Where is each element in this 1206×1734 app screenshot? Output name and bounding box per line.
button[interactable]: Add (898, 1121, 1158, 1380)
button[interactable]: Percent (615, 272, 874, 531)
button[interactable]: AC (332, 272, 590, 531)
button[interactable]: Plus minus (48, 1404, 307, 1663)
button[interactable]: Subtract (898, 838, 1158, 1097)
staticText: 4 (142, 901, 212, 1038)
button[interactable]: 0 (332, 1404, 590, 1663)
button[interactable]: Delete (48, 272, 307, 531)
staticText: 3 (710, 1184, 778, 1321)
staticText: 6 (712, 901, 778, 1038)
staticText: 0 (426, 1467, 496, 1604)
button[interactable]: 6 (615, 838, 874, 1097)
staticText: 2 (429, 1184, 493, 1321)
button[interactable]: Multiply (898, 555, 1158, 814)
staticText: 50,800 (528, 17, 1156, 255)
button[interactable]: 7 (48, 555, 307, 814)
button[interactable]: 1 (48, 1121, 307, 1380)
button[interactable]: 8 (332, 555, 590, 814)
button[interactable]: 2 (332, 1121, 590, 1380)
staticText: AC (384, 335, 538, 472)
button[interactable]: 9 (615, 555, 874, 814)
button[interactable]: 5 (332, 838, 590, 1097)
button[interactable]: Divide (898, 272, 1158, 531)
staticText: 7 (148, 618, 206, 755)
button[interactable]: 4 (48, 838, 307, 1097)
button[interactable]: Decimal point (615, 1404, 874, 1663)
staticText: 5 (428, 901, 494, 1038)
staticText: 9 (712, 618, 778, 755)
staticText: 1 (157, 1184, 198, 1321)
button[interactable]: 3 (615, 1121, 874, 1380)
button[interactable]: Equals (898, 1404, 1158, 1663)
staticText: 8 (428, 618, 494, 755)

* * * * * * * * *

TRY IT | Each entry must be reproduced verbatim.

SOLUTION TO THE PROBLEM |
Where is each element in this 1206×1734 app screenshot? Output name and bounding box per line.
button[interactable]: Add (898, 1121, 1158, 1380)
button[interactable]: Percent (615, 272, 874, 531)
button[interactable]: AC (332, 272, 590, 531)
button[interactable]: Plus minus (48, 1404, 307, 1663)
button[interactable]: Subtract (898, 838, 1158, 1097)
staticText: 4 (142, 901, 212, 1038)
button[interactable]: 0 (332, 1404, 590, 1663)
button[interactable]: Delete (48, 272, 307, 531)
staticText: 3 (710, 1184, 778, 1321)
staticText: 6 (712, 901, 778, 1038)
staticText: 0 (426, 1467, 496, 1604)
button[interactable]: 6 (615, 838, 874, 1097)
staticText: 2 (429, 1184, 493, 1321)
button[interactable]: Multiply (898, 555, 1158, 814)
staticText: 50,800 (528, 17, 1156, 255)
button[interactable]: 7 (48, 555, 307, 814)
button[interactable]: 1 (48, 1121, 307, 1380)
button[interactable]: 8 (332, 555, 590, 814)
button[interactable]: 2 (332, 1121, 590, 1380)
staticText: AC (384, 335, 538, 472)
button[interactable]: 9 (615, 555, 874, 814)
button[interactable]: 5 (332, 838, 590, 1097)
button[interactable]: Divide (898, 272, 1158, 531)
staticText: 7 (148, 618, 206, 755)
button[interactable]: 4 (48, 838, 307, 1097)
button[interactable]: Decimal point (615, 1404, 874, 1663)
staticText: 5 (428, 901, 494, 1038)
staticText: 9 (712, 618, 778, 755)
staticText: 1 (157, 1184, 198, 1321)
button[interactable]: 3 (615, 1121, 874, 1380)
button[interactable]: Equals (898, 1404, 1158, 1663)
staticText: 8 (428, 618, 494, 755)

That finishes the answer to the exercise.